さて、この現象を見て誰もが考えてしまうのは、「もし本当にサルとシカの間に本当に子供ができてしまったら?」という可能性だ。あまりにも遺伝的な隔たりが大きいため、生物学的には混血などあり得ないと考えられる。
だが、過去にはこの疑問の一つの解ともいえる写真が撮影されていたのだ。それがこちらだ。上半身はヒヒだが、下半身は子馬ないしは子鹿のように見える。まるで伝説に出てくる半人半馬ケンタウロスの動物版のようだ。

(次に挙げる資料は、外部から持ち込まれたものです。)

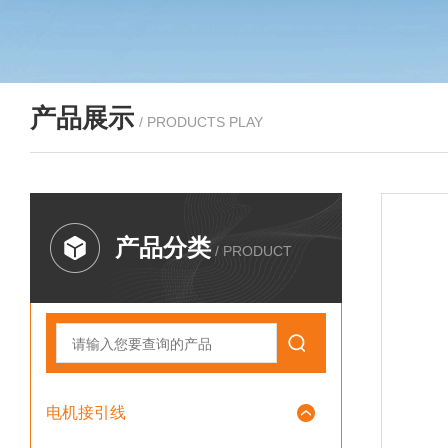
产品展示
/ PRODUCTS PLAY
产品分类
/ PRODUCT
电机接引线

筆者はこの生物について「サルタウロス」と名付けた。この生物は屋久島でのケースが成功した結果生まれたものなのか? それとも、このような外見的特徴を備えた新種の生物がいたのだろうか。だが、これらの写真はさすがに合成であることが判明している。スペインのコンセプチュアル・アーティストであるジョアン・フォンクベルタ氏の作品だったのだ。サルタウロスの写真は「アメイセンハウフェン博士の動物」と題されるシリーズ物の一つで、作家兼写真家のペレ・フォルミゲラ氏と共同で作成したもの。彼らは1895年に生まれ、1955年に謎の失踪を遂げたドイツの動物学者、ペーター・アメイセンハウフェン博士の所有していたアーカイブという設定で、変わった動物の合成写真を次々と発表していった。後に欧米や日本で開催された展覧会で、写真の動物たちの剥製やアメイセンハウフェン博士のインタビューなども作成して展示した。
このシリーズは非常に完成度が高かったためか、後にジョーク記事が大半のタブロイド紙に掲載されもした。そこから「未確認生物発見報告」として広がったこともあったのはご愛嬌といえるかもしれない。